[RLlib] Issue 8889: action clipping bug ppo not learning mujoco (#8898)

2025-03-05 18:11:42 -05:00 · 2020-06-11 19:17:43 +02:00 · 2020-06-11 19:17:43 +02:00 · a69715e9aa
commit a69715e9aa
parent 002e1e7c8d
2 changed files with 95 additions and 4 deletions
--- a/rllib/evaluation/sampler.py
+++ b/rllib/evaluation/sampler.py
@ -888,15 +888,18 @@ def _process_policy_eval_results(*, to_eval, eval_results, active_episodes,
            pi_info_cols["state_out_{}".format(f_i)] = column

        policy = _get_or_raise(policies, policy_id)
-        # Clip if necessary (while action components are still batched).
-        if clip_actions:
-            actions = clip_action(actions, policy.action_space_struct)
        # Split action-component batches into single action rows.
        actions = unbatch(actions)
        for i, action in enumerate(actions):
            env_id = eval_data[i].env_id
            agent_id = eval_data[i].agent_id
-            actions_to_send[env_id][agent_id] = action
+            # Clip if necessary.
+            if clip_actions:
+                clipped_action = clip_action(action,
+                                             policy.action_space_struct)
+            else:
+                clipped_action = action
+            actions_to_send[env_id][agent_id] = clipped_action
            episode = active_episodes[env_id]
            episode._set_rnn_state(agent_id, [c[i] for c in rnn_out_cols])
            episode._set_last_pi_info(
--- a/rllib/tuned_examples/debug_learning_failure_git_bisect.py
+++ b/rllib/tuned_examples/debug_learning_failure_git_bisect.py
@ -0,0 +1,88 @@
+"""Example of testing, whether RLlib can still learn with a certain config.
+
+Can be used with git bisect to find the faulty commit responsible for a
+learning failure.
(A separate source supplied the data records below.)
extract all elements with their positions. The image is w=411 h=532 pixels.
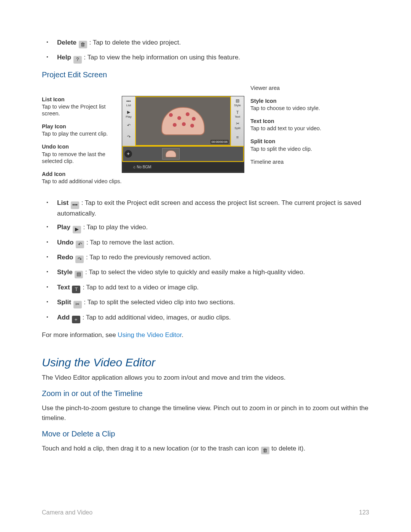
item-name: Redo <box>57 254 73 261</box>
callout-title: Play Icon <box>42 123 122 130</box>
callout: Play Icon Tap to play the current clip. <box>42 123 122 137</box>
page-footer: Camera and Video 123 <box>42 509 369 516</box>
text-button[interactable]: TText <box>232 109 243 119</box>
callout: Viewer area <box>250 85 342 91</box>
callout-title: List Icon <box>42 96 122 103</box>
callout: Text Icon Tap to add text to your video. <box>250 118 342 132</box>
callout: Undo Icon Tap to remove the last the sel… <box>42 143 122 164</box>
item-text: : Tap to redo the previously removed act… <box>86 254 211 261</box>
list-item: Text T : Tap to add text to a video or i… <box>53 283 369 293</box>
timeline-thumb[interactable] <box>162 149 179 159</box>
split-icon: ✂ <box>73 301 82 308</box>
list-item: Undo ↶ : Tap to remove the last action. <box>53 238 369 248</box>
undo-icon: ↶ <box>76 241 84 248</box>
callout-title: Undo Icon <box>42 143 122 150</box>
item-name: Play <box>57 224 70 231</box>
redo-button[interactable]: ↷ <box>123 132 134 142</box>
item-name: Style <box>57 268 73 276</box>
callout-desc: Tap to play the current clip. <box>42 130 122 137</box>
callout-desc: Tap to remove the last the selected clip… <box>42 151 122 165</box>
callout: Split Icon Tap to split the video clip. <box>250 138 342 152</box>
annotated-diagram: List Icon Tap to view the Project list s… <box>42 85 369 191</box>
item-name: Delete <box>57 39 76 46</box>
heading-zoom: Zoom in or out of the Timeline <box>42 389 369 398</box>
item-text: : Tap to view the help information on us… <box>84 54 240 61</box>
callouts-left: List Icon Tap to view the Project list s… <box>42 85 122 191</box>
callout-desc: Tap to add additional video clips. <box>42 178 122 185</box>
callout-desc: Tap to add text to your video. <box>250 125 342 132</box>
list-item: Play ▶ : Tap to play the video. <box>53 223 369 233</box>
play-button[interactable]: ▶Play <box>123 109 134 119</box>
item-text: : Tap to add additional video, images, o… <box>83 314 231 321</box>
item-text: : Tap to remove the last action. <box>86 239 174 246</box>
item-text: : Tap to delete the video project. <box>89 39 181 46</box>
more-info-suffix: . <box>182 331 183 339</box>
list-item: Redo ↷ : Tap to redo the previously remo… <box>53 253 369 263</box>
callout-title: Text Icon <box>250 118 342 125</box>
move-prefix: Touch and hold a clip, then drag it to a… <box>42 445 261 452</box>
callout-title: Viewer area <box>250 85 342 91</box>
menu-button[interactable]: ≡ <box>232 132 243 142</box>
add-clip-button[interactable]: + <box>124 150 132 158</box>
callout-desc: Tap to choose to video style. <box>250 105 342 112</box>
move-text: Touch and hold a clip, then drag it to a… <box>42 444 369 454</box>
help-icon: ? <box>73 56 82 64</box>
intro-list: Delete 🗑 : Tap to delete the video proje… <box>42 38 369 64</box>
callout-title: Style Icon <box>250 97 342 104</box>
heading-project-edit: Project Edit Screen <box>42 70 369 79</box>
item-name: Add <box>57 314 70 321</box>
style-button[interactable]: ▧Style <box>232 98 243 108</box>
viewer-area: 00:00/00:06 <box>136 97 230 145</box>
callout-title: Split Icon <box>250 138 342 145</box>
list-item: Delete 🗑 : Tap to delete the video proje… <box>53 38 369 48</box>
play-icon: ▶ <box>73 226 81 233</box>
link-using-video-editor[interactable]: Using the Video Editor <box>118 331 182 339</box>
timeline-area[interactable]: + <box>123 147 243 161</box>
callout-desc: Tap to split the video clip. <box>250 145 342 152</box>
item-text: : Tap to select the video style to quick… <box>85 268 305 276</box>
list-item: Style ▧ : Tap to select the video style … <box>53 268 369 278</box>
more-info: For more information, see Using the Vide… <box>42 330 369 340</box>
clip-time: 00:00/00:06 <box>210 140 229 144</box>
heading-move: Move or Delete a Clip <box>42 430 369 438</box>
footer-section: Camera and Video <box>42 509 92 516</box>
toolbar-left: ▪▪▪List ▶Play ↶ ↷ <box>122 96 135 146</box>
callout: Style Icon Tap to choose to video style. <box>250 97 342 112</box>
item-name: Help <box>57 54 71 61</box>
callouts-right: Viewer area Style Icon Tap to choose to … <box>244 85 342 171</box>
heading-using: Using the Video Editor <box>42 356 369 369</box>
callout: Add Icon Tap to add additional video cli… <box>42 171 122 185</box>
undo-button[interactable]: ↶ <box>123 121 134 131</box>
device-screenshot: ▪▪▪List ▶Play ↶ ↷ ▧Style TText ✂Split ≡ … <box>122 96 244 173</box>
redo-icon: ↷ <box>75 256 84 263</box>
clip-preview <box>161 107 205 135</box>
item-name: Split <box>57 299 71 306</box>
page: Delete 🗑 : Tap to delete the video proje… <box>0 0 411 532</box>
features-list: List ▪▪▪ : Tap to exit the Project edit … <box>42 198 369 323</box>
item-name: Undo <box>57 239 73 246</box>
move-suffix: to delete it). <box>271 445 305 452</box>
item-text: : Tap to add text to a video or image cl… <box>83 284 199 291</box>
zoom-text: Use the pinch-to-zoom gesture to change … <box>42 403 369 423</box>
trash-icon: 🗑 <box>79 41 87 48</box>
callout: List Icon Tap to view the Project list s… <box>42 96 122 117</box>
list-item: Split ✂ : Tap to split the selected vide… <box>53 298 369 308</box>
more-info-prefix: For more information, see <box>42 331 118 339</box>
text-icon: T <box>72 286 80 293</box>
split-button[interactable]: ✂Split <box>232 121 243 131</box>
list-item: Add ＋ : Tap to add additional video, ima… <box>53 313 369 323</box>
trash-icon: 🗑 <box>261 447 269 454</box>
item-name: Text <box>57 284 70 291</box>
add-icon: ＋ <box>72 316 80 323</box>
list-icon: ▪▪▪ <box>71 201 79 209</box>
item-text: : Tap to split the selected video clip i… <box>84 299 235 306</box>
toolbar-right: ▧Style TText ✂Split ≡ <box>231 96 244 146</box>
list-button[interactable]: ▪▪▪List <box>123 98 134 108</box>
callout-title: Timeline area <box>250 158 342 165</box>
using-intro: The Video Editor application allows you … <box>42 373 369 383</box>
callout-desc: Tap to view the Project list screen. <box>42 103 122 117</box>
item-text: : Tap to exit the Project edit screen an… <box>57 199 361 217</box>
style-icon: ▧ <box>75 271 83 278</box>
list-item: Help ? : Tap to view the help informatio… <box>53 53 369 63</box>
bgm-bar[interactable]: ♫ No BGM <box>123 163 243 172</box>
Produces an error if the given reward is not reached within
+the stopping criteria (training iters or timesteps) allowing git bisect to
+properly analyze and find the faulty commit.
+
+Run as follows using a simple command line config:
+$ python debug_learning_failure_git_bisect.py --config '{...}'
+    --env CartPole-v0 --run PPO --stop-reward=180 --stop-iters=100
+
+With a yaml file:
+$ python debug_learning_failure_git_bisect.py -f [yaml file] --stop-reward=180
+    --stop-iters=100
+
+Within git bisect:
+$ git bisect start
+$ git bisect bad
+$ git bisect good [some previous commit we know was good]
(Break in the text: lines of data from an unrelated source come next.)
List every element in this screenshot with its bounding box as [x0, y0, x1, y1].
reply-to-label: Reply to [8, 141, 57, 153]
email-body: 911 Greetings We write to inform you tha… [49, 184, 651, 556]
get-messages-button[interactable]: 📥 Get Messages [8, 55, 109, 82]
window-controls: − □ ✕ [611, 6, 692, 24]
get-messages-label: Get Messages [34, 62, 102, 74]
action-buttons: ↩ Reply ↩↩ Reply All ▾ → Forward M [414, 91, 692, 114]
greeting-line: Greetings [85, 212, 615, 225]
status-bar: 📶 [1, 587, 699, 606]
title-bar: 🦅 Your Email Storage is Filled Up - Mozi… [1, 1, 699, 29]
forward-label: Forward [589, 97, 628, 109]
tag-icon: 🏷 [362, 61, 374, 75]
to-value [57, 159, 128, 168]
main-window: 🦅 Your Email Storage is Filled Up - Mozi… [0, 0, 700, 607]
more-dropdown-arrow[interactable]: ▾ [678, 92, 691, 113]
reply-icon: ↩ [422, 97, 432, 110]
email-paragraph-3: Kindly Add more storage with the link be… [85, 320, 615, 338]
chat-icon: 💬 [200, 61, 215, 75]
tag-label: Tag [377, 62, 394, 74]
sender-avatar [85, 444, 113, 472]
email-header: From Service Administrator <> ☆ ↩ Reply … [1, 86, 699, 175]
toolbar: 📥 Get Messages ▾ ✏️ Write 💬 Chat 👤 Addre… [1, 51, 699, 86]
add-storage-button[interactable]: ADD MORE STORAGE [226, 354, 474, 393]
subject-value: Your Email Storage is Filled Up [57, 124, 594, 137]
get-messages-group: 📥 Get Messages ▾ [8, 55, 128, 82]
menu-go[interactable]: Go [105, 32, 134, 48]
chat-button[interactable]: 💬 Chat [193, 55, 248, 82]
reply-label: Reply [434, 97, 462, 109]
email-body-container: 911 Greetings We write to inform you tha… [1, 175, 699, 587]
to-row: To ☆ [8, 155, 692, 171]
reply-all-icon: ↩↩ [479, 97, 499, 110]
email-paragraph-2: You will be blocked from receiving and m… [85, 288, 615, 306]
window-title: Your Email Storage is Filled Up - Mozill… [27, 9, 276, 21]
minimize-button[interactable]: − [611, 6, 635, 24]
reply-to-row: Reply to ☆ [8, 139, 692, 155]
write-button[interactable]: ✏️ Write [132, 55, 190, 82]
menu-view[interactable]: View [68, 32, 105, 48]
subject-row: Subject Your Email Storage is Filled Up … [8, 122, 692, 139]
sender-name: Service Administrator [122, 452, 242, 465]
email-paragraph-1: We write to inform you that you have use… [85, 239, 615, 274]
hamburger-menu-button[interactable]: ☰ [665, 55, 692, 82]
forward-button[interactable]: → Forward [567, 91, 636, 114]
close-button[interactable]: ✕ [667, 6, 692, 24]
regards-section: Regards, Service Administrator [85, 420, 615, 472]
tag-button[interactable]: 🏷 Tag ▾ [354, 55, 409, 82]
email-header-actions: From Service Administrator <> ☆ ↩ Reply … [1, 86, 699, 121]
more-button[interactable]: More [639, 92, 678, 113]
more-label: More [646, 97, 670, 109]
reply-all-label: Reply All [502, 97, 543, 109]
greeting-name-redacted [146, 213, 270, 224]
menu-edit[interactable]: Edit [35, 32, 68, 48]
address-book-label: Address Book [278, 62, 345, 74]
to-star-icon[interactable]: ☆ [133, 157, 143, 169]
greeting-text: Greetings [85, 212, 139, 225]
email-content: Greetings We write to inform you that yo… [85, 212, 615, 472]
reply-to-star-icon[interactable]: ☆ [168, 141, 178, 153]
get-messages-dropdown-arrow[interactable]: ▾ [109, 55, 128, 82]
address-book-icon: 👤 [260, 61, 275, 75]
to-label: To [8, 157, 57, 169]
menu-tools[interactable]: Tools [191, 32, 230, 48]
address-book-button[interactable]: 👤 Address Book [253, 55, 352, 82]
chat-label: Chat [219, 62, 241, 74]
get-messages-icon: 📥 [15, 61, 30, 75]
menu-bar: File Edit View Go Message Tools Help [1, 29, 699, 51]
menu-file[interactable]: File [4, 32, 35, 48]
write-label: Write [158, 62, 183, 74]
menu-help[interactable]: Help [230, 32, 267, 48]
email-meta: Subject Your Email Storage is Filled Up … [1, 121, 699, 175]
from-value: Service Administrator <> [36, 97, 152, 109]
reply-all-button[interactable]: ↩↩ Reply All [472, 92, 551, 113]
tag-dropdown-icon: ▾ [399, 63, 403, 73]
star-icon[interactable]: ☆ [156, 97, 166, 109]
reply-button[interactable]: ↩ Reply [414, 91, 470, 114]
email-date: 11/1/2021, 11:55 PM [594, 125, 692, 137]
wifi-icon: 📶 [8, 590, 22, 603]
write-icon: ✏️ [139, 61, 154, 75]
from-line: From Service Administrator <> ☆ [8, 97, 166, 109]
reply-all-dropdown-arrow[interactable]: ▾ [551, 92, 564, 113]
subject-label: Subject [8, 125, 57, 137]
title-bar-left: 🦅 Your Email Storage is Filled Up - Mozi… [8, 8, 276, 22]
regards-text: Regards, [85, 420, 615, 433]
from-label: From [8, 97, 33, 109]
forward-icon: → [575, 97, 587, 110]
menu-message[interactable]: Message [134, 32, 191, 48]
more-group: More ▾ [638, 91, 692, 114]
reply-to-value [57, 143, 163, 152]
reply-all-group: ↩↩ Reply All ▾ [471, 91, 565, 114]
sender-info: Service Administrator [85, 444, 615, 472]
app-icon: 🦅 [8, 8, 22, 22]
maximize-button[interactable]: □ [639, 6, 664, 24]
+$ git bisect run python debug_learning_failure_git_bisect.py [... options]
+"""
+import argparse
+import json
+import yaml
+
+import ray
+from ray import tune
+from ray.rllib.utils import try_import_tf
+from ray.rllib.utils.test_utils import check_learning_achieved
+
+tf = try_import_tf()
+
+parser = argparse.ArgumentParser()
+parser.add_argument("--run", type=str, default=None)
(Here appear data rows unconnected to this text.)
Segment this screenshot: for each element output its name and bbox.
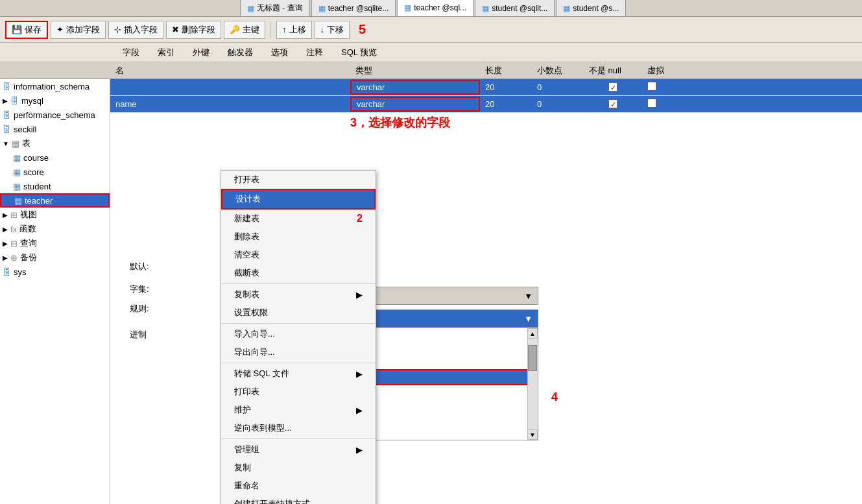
expand-icon: ▶	[3, 240, 8, 247]
table-icon: ▦	[13, 167, 21, 177]
separator	[270, 22, 271, 38]
backup-icon: ⊕	[10, 253, 18, 263]
sidebar-section-queries[interactable]: ▶ ⊟ 查询	[0, 236, 110, 250]
menu-item-truncate-table[interactable]: 截断表	[221, 264, 376, 282]
tab-query[interactable]: ▦ 无标题 - 查询	[240, 0, 310, 16]
table-row[interactable]: varchar 20 0 ✓	[110, 79, 862, 96]
context-menu: 打开表 设计表 新建表 2 删除表 清空表 截断表 复制表 ▶ 设置权限 导入向…	[221, 170, 376, 504]
sub-tab-foreign-key[interactable]: 外键	[184, 45, 218, 60]
menu-item-new-table[interactable]: 新建表 2	[221, 210, 376, 228]
menu-item-dump-sql[interactable]: 转储 SQL 文件 ▶	[221, 365, 376, 383]
menu-item-print-table[interactable]: 打印表	[221, 383, 376, 401]
add-field-button[interactable]: ✦ 添加字段	[51, 21, 106, 39]
tab-student2[interactable]: ▦ student @s...	[556, 0, 626, 16]
menu-item-import[interactable]: 导入向导...	[221, 325, 376, 343]
tab-student1[interactable]: ▦ student @sqlit...	[475, 0, 555, 16]
menu-item-reverse-model[interactable]: 逆向表到模型...	[221, 419, 376, 437]
delete-icon: ✖	[172, 25, 179, 34]
scroll-up-button[interactable]: ▲	[527, 328, 538, 339]
row1-name	[110, 86, 350, 89]
tab-teacher2[interactable]: ▦ teacher @sql...	[397, 0, 473, 16]
expand-icon: ▶	[3, 211, 8, 219]
save-button[interactable]: 💾 保存	[5, 21, 48, 39]
sidebar-item-course[interactable]: ▦ course	[0, 150, 110, 165]
header-name: 名	[110, 64, 350, 78]
insert-field-button[interactable]: ⊹ 插入字段	[108, 21, 163, 39]
view-icon: ⊞	[10, 210, 18, 220]
sub-tab-options[interactable]: 选项	[263, 45, 296, 60]
menu-item-clear-table[interactable]: 清空表	[221, 246, 376, 264]
menu-item-maintenance[interactable]: 维护 ▶	[221, 401, 376, 419]
sidebar-item-seckill[interactable]: 🗄 seckill	[0, 122, 110, 136]
sidebar-item-teacher[interactable]: ▦ teacher	[0, 193, 110, 208]
sidebar-section-functions[interactable]: ▶ fx 函数	[0, 222, 110, 236]
menu-item-create-shortcut[interactable]: 创建打开表快捷方式...	[221, 495, 376, 504]
sidebar-item-information-schema[interactable]: 🗄 information_schema	[0, 79, 110, 93]
menu-item-manage-group[interactable]: 管理组 ▶	[221, 440, 376, 459]
move-down-button[interactable]: ↓ 下移	[315, 21, 350, 39]
scroll-down-button[interactable]: ▼	[527, 429, 538, 440]
sub-tab-sql[interactable]: SQL 预览	[333, 45, 385, 60]
scrollbar-thumb[interactable]	[528, 345, 537, 371]
func-icon: fx	[10, 224, 17, 234]
menu-item-rename[interactable]: 重命名	[221, 477, 376, 495]
sidebar-item-score[interactable]: ▦ score	[0, 165, 110, 179]
menu-item-open-table[interactable]: 打开表	[221, 171, 376, 189]
dropdown-arrow-icon: ▼	[524, 291, 533, 301]
submenu-arrow-icon4: ▶	[356, 445, 363, 455]
toolbar: 💾 保存 ✦ 添加字段 ⊹ 插入字段 ✖ 删除字段 🔑 主键 ↑ 上移 ↓ 下移…	[0, 17, 862, 43]
content-area: varchar 20 0 ✓ name varchar 20 0 ✓ 3，选择修…	[110, 79, 862, 504]
sidebar-item-student[interactable]: ▦ student	[0, 179, 110, 193]
table-icon: ▦	[13, 153, 21, 163]
sub-toolbar: 字段 索引 外键 触发器 选项 注释 SQL 预览	[0, 43, 862, 62]
row2-length: 20	[480, 98, 532, 110]
header-not-null: 不是 null	[584, 64, 642, 78]
menu-item-set-permissions[interactable]: 设置权限	[221, 304, 376, 322]
label-default: 默认:	[130, 261, 149, 272]
expand-icon: ▶	[3, 254, 8, 261]
table-icon: ▦	[404, 3, 411, 12]
label-charset: 字集:	[130, 283, 149, 295]
expand-icon: ▶	[3, 97, 8, 104]
sub-tab-index[interactable]: 索引	[149, 45, 183, 60]
sidebar: 🗄 information_schema ▶ 🗄 mysql 🗄 perform…	[0, 79, 110, 504]
sidebar-item-performance-schema[interactable]: 🗄 performance_schema	[0, 108, 110, 122]
menu-item-delete-table[interactable]: 删除表	[221, 228, 376, 246]
step3-annotation: 3，选择修改的字段	[350, 115, 450, 130]
table-icon: ▦	[14, 196, 22, 206]
save-icon: 💾	[12, 25, 22, 34]
sub-tab-fields[interactable]: 字段	[114, 45, 148, 60]
menu-divider3	[221, 363, 376, 363]
menu-item-copy-table[interactable]: 复制表 ▶	[221, 285, 376, 304]
row2-name: name	[110, 98, 350, 110]
scrollbar-track	[527, 339, 538, 429]
sidebar-section-tables[interactable]: ▼ ▦ 表	[0, 136, 110, 150]
table-row[interactable]: name varchar 20 0 ✓	[110, 96, 862, 113]
step2-annotation: 2	[357, 213, 363, 224]
sidebar-section-views[interactable]: ▶ ⊞ 视图	[0, 208, 110, 222]
primary-key-button[interactable]: 🔑 主键	[224, 21, 265, 39]
row2-decimal: 0	[532, 98, 584, 110]
db-icon: 🗄	[10, 96, 19, 106]
sub-tab-trigger[interactable]: 触发器	[219, 45, 261, 60]
sidebar-section-backup[interactable]: ▶ ⊕ 备份	[0, 250, 110, 265]
add-icon: ✦	[56, 25, 64, 34]
submenu-arrow-icon: ▶	[356, 290, 363, 300]
key-icon: 🔑	[230, 25, 240, 34]
table-column-headers: 名 类型 长度 小数点 不是 null 虚拟	[0, 62, 862, 79]
table-icon: ▦	[482, 4, 489, 13]
move-up-button[interactable]: ↑ 上移	[276, 21, 312, 39]
main-layout: 🗄 information_schema ▶ 🗄 mysql 🗄 perform…	[0, 79, 862, 504]
step4-annotation: 4	[551, 390, 558, 404]
tab-teacher1[interactable]: ▦ teacher @sqlite...	[311, 0, 396, 16]
menu-item-export[interactable]: 导出向导...	[221, 343, 376, 361]
sidebar-item-sys[interactable]: 🗄 sys	[0, 265, 110, 279]
sidebar-item-mysql[interactable]: ▶ 🗄 mysql	[0, 93, 110, 108]
insert-icon: ⊹	[114, 25, 121, 34]
menu-item-design-table[interactable]: 设计表	[221, 189, 376, 210]
delete-field-button[interactable]: ✖ 删除字段	[166, 21, 221, 39]
expand-icon: ▶	[3, 226, 8, 233]
menu-item-copy[interactable]: 复制	[221, 459, 376, 477]
sub-tab-comment[interactable]: 注释	[298, 45, 331, 60]
header-type: 类型	[350, 64, 480, 78]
+parser.add_argument("--torch", action="store_true")
+parser.add_argument("--stop-iters", type=int, default=None)
+parser.add_argument("--stop-timesteps", type=int, default=None)
+parser.add_argument("--stop-reward", type=float, default=None)
+parser.add_argument("-f", type=str, default=None)
+parser.add_argument("--config", type=str, default=None)
+parser.add_argument("--env", type=str, default=None)
+
+if __name__ == "__main__":
+    run = None
+
+    args = parser.parse_args()
+
+    # Explicit yaml config file.
+    if args.f:
+        with open(args.f, "r") as fp:
+            experiment_config = yaml.load(fp)
+            experiment_config = experiment_config[next(
+                iter(experiment_config))]
+            config = experiment_config.get("config", {})
+            config["env"] = experiment_config.get("env")
+            run = experiment_config.pop("run")
+    # JSON string on command line.
+    else:
+        config = json.loads(args.config)
+        assert args.env
+        config["env"] = args.env
+
+    # Explicit run.
+    if args.run:
+        run = args.run
+
+    # Explicit --torch framework.
+    if args.torch:
+        config["framework"] = "torch"
+    # Framework not specified in config, try to infer it.
+    if "framework" not in config:
+        config["framework"] = "torch" if args.torch else "tf"
+
+    ray.init()
+
+    stop = {}
+    if args.stop_iters:
+        stop["training_iteration"] = args.stop_iters
+    if args.stop_timesteps:
+        stop["timesteps_total"] = args.stop_timesteps
+    if args.stop_reward:
+        stop["episode_reward_mean"] = args.stop_reward
+
+    results = tune.run(run, stop=stop, config=config)
+
+    check_learning_achieved(results, args.stop_reward)
+
+    ray.shutdown()